Berlin

Wohl letzte Schülerin der Jüdischen Mädchenschule wird 100

Rachel Shapiro feiert in diesen Tagen ihren 100. Geburtstag und könnte die letzte Schülerin der Jüdischen Mädchenschule in Berlin sein, die noch lebt. Und sie ist die Großtante von Amnon Seelig, der als Kantor bei der Jüdischen Gemeinde zu Mannheim amtiert. Seit mehreren Jahrzehnten wohnt sie bereits in New York, wo sie als Wahrsagerin und Hellseherin arbeitete. »Wir erfreuen uns immer an ihrem wachen Geist und ihrer Lebendigkeit«, sagt Varda Spira-Seelig, Amnons Mutter, über ihre Tante. Nun sei sie leider gestürzt und liege im Krankenhaus.

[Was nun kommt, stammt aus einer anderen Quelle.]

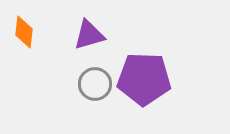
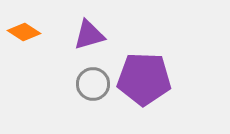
orange diamond: rotated 64 degrees counterclockwise
gray circle: moved 2 px left
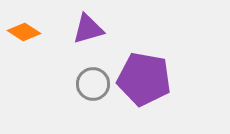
purple triangle: moved 1 px left, 6 px up
purple pentagon: rotated 8 degrees clockwise
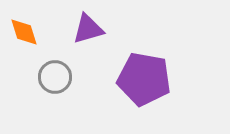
orange diamond: rotated 40 degrees clockwise
gray circle: moved 38 px left, 7 px up
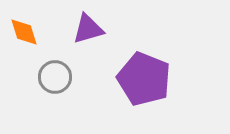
purple pentagon: rotated 12 degrees clockwise
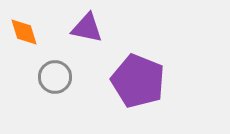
purple triangle: moved 1 px left, 1 px up; rotated 28 degrees clockwise
purple pentagon: moved 6 px left, 2 px down
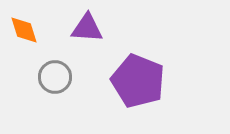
purple triangle: rotated 8 degrees counterclockwise
orange diamond: moved 2 px up
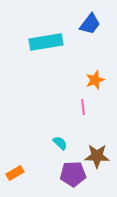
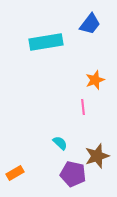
brown star: rotated 20 degrees counterclockwise
purple pentagon: rotated 15 degrees clockwise
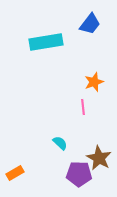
orange star: moved 1 px left, 2 px down
brown star: moved 2 px right, 2 px down; rotated 25 degrees counterclockwise
purple pentagon: moved 6 px right; rotated 10 degrees counterclockwise
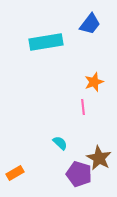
purple pentagon: rotated 15 degrees clockwise
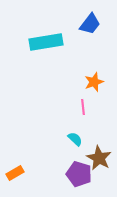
cyan semicircle: moved 15 px right, 4 px up
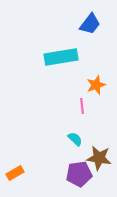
cyan rectangle: moved 15 px right, 15 px down
orange star: moved 2 px right, 3 px down
pink line: moved 1 px left, 1 px up
brown star: rotated 20 degrees counterclockwise
purple pentagon: rotated 25 degrees counterclockwise
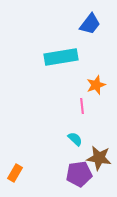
orange rectangle: rotated 30 degrees counterclockwise
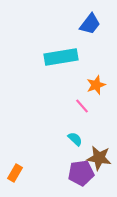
pink line: rotated 35 degrees counterclockwise
purple pentagon: moved 2 px right, 1 px up
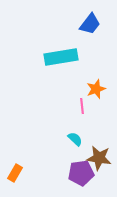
orange star: moved 4 px down
pink line: rotated 35 degrees clockwise
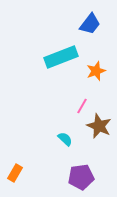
cyan rectangle: rotated 12 degrees counterclockwise
orange star: moved 18 px up
pink line: rotated 35 degrees clockwise
cyan semicircle: moved 10 px left
brown star: moved 32 px up; rotated 15 degrees clockwise
purple pentagon: moved 4 px down
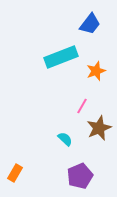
brown star: moved 2 px down; rotated 25 degrees clockwise
purple pentagon: moved 1 px left, 1 px up; rotated 15 degrees counterclockwise
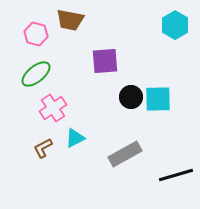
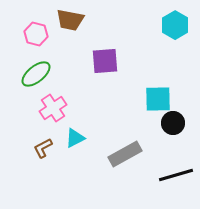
black circle: moved 42 px right, 26 px down
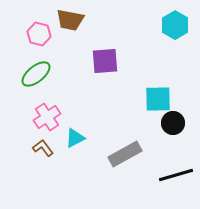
pink hexagon: moved 3 px right
pink cross: moved 6 px left, 9 px down
brown L-shape: rotated 80 degrees clockwise
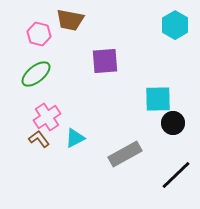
brown L-shape: moved 4 px left, 9 px up
black line: rotated 28 degrees counterclockwise
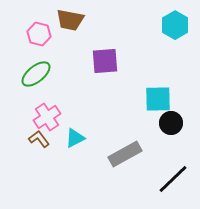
black circle: moved 2 px left
black line: moved 3 px left, 4 px down
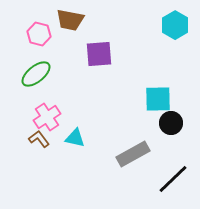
purple square: moved 6 px left, 7 px up
cyan triangle: rotated 40 degrees clockwise
gray rectangle: moved 8 px right
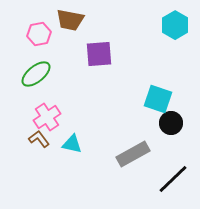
pink hexagon: rotated 25 degrees counterclockwise
cyan square: rotated 20 degrees clockwise
cyan triangle: moved 3 px left, 6 px down
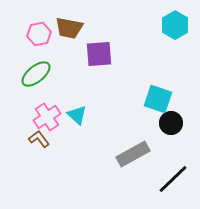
brown trapezoid: moved 1 px left, 8 px down
cyan triangle: moved 5 px right, 29 px up; rotated 30 degrees clockwise
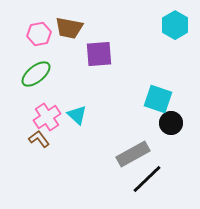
black line: moved 26 px left
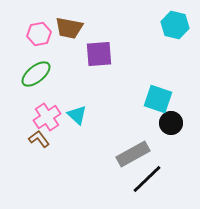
cyan hexagon: rotated 16 degrees counterclockwise
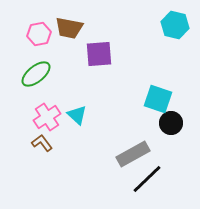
brown L-shape: moved 3 px right, 4 px down
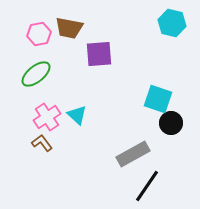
cyan hexagon: moved 3 px left, 2 px up
black line: moved 7 px down; rotated 12 degrees counterclockwise
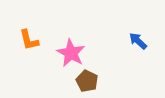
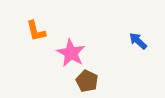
orange L-shape: moved 7 px right, 9 px up
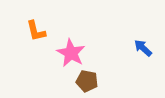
blue arrow: moved 5 px right, 7 px down
brown pentagon: rotated 15 degrees counterclockwise
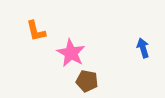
blue arrow: rotated 30 degrees clockwise
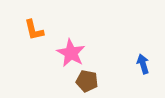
orange L-shape: moved 2 px left, 1 px up
blue arrow: moved 16 px down
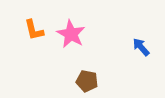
pink star: moved 19 px up
blue arrow: moved 2 px left, 17 px up; rotated 24 degrees counterclockwise
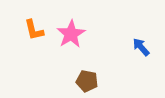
pink star: rotated 12 degrees clockwise
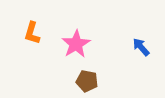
orange L-shape: moved 2 px left, 3 px down; rotated 30 degrees clockwise
pink star: moved 5 px right, 10 px down
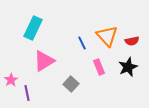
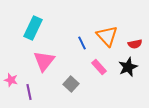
red semicircle: moved 3 px right, 3 px down
pink triangle: rotated 20 degrees counterclockwise
pink rectangle: rotated 21 degrees counterclockwise
pink star: rotated 24 degrees counterclockwise
purple line: moved 2 px right, 1 px up
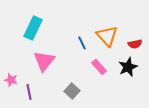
gray square: moved 1 px right, 7 px down
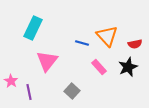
blue line: rotated 48 degrees counterclockwise
pink triangle: moved 3 px right
pink star: moved 1 px down; rotated 16 degrees clockwise
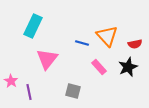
cyan rectangle: moved 2 px up
pink triangle: moved 2 px up
gray square: moved 1 px right; rotated 28 degrees counterclockwise
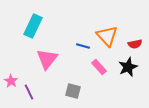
blue line: moved 1 px right, 3 px down
purple line: rotated 14 degrees counterclockwise
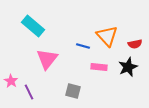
cyan rectangle: rotated 75 degrees counterclockwise
pink rectangle: rotated 42 degrees counterclockwise
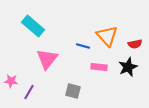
pink star: rotated 24 degrees counterclockwise
purple line: rotated 56 degrees clockwise
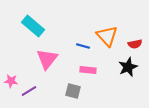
pink rectangle: moved 11 px left, 3 px down
purple line: moved 1 px up; rotated 28 degrees clockwise
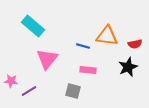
orange triangle: rotated 40 degrees counterclockwise
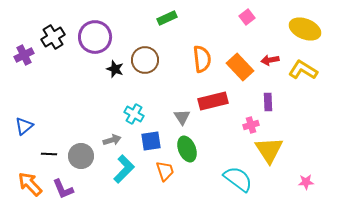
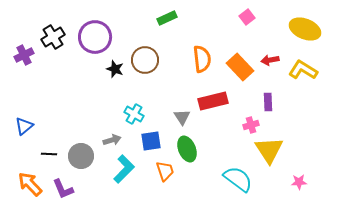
pink star: moved 7 px left
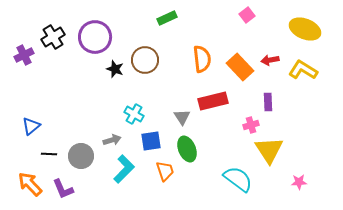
pink square: moved 2 px up
blue triangle: moved 7 px right
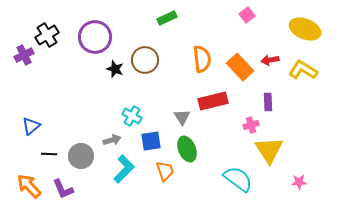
black cross: moved 6 px left, 2 px up
cyan cross: moved 2 px left, 2 px down
orange arrow: moved 1 px left, 2 px down
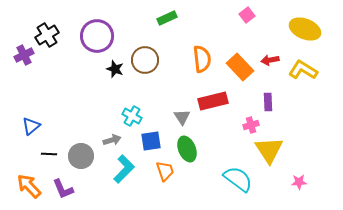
purple circle: moved 2 px right, 1 px up
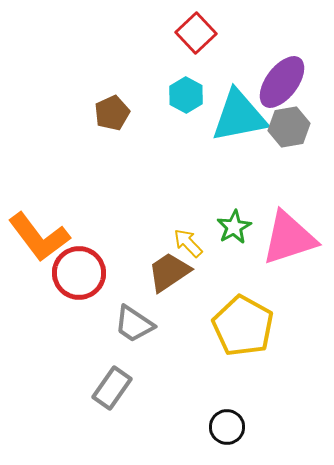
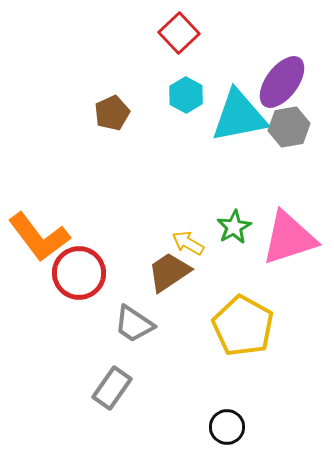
red square: moved 17 px left
yellow arrow: rotated 16 degrees counterclockwise
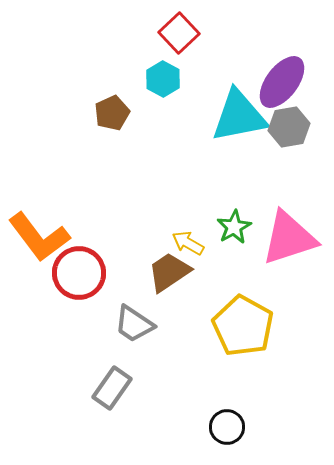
cyan hexagon: moved 23 px left, 16 px up
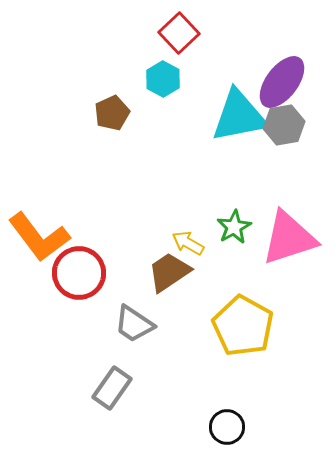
gray hexagon: moved 5 px left, 2 px up
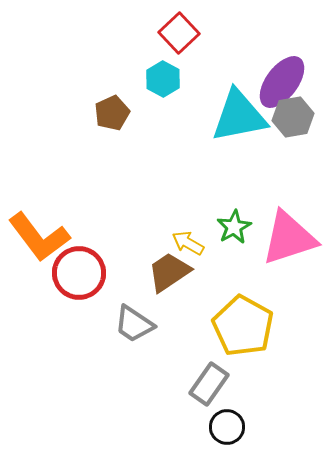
gray hexagon: moved 9 px right, 8 px up
gray rectangle: moved 97 px right, 4 px up
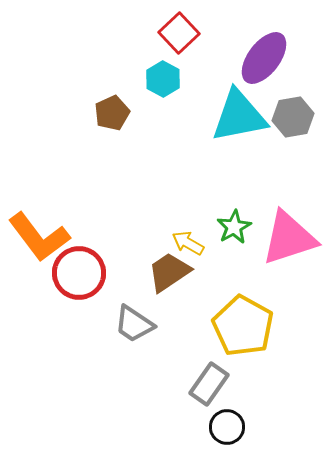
purple ellipse: moved 18 px left, 24 px up
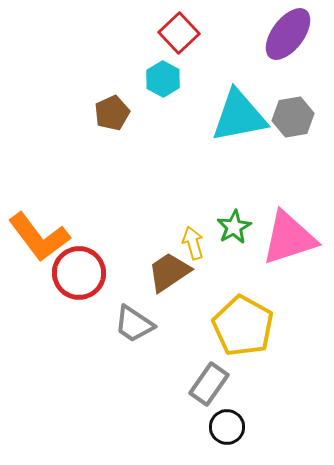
purple ellipse: moved 24 px right, 24 px up
yellow arrow: moved 5 px right; rotated 44 degrees clockwise
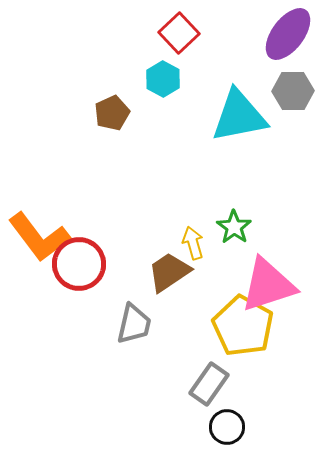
gray hexagon: moved 26 px up; rotated 9 degrees clockwise
green star: rotated 8 degrees counterclockwise
pink triangle: moved 21 px left, 47 px down
red circle: moved 9 px up
gray trapezoid: rotated 111 degrees counterclockwise
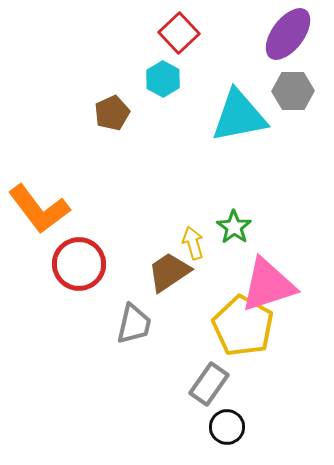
orange L-shape: moved 28 px up
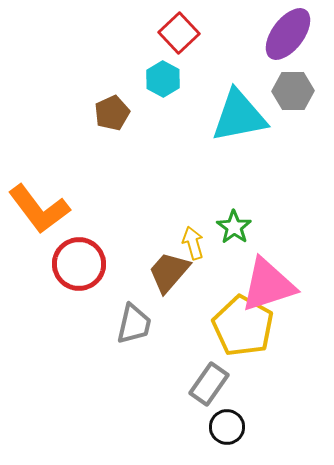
brown trapezoid: rotated 15 degrees counterclockwise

1924 wurde sie als Rachel Spira geboren und wuchs in Prenzlauer Berg in Berlin in der Choriner Straße 69 auf. Sie hatte noch zwei ältere, mittlerweile verstorbene Brüder, die die Schule in der Rykestraße besuchten. »Zur Mädchenschule ging sie nicht gerne«, sagt ihre Nichte.

Die jüdische Mädchenschule wurde 1835 gegründet und zog nach verschiedenen Zwischenstationen 1930 in die Auguststraße. Zu Fuß musste sie die eineinhalb Kilometer lange Strecke laufen. Sie mochte ihre Lehrerin nicht und zog es vor, sich in ihr Geheimversteck zu begeben, als die Schulbank zu drücken. »Rachel hatte schon immer ihren eigenen Kopf«, so die Nichte. Das ging so weit, dass die Lehrerin ihre Eltern aufforderte, zu einem Gespräch zur Schule zu kommen.

Ihre Familie besaß ein Konfektionsgeschäft für Herren. »Ihr Vater war ein erfolgreicher Geschäftsmann. Sie verfügten über ein gutes Einkommen und lebten in einer schönen Wohnung.« Rachel sei ein wildes, kluges Kind mit vielen Talenten gewesen, berichtet die Nichte. Als sie zehn Jahre alt war, emigrierte die Familie ins damalige Palästina. Einen Schulabschluss konnte sie nicht mehr machen. Im Jahr 1942 musste ihre Mädchenschule schließen.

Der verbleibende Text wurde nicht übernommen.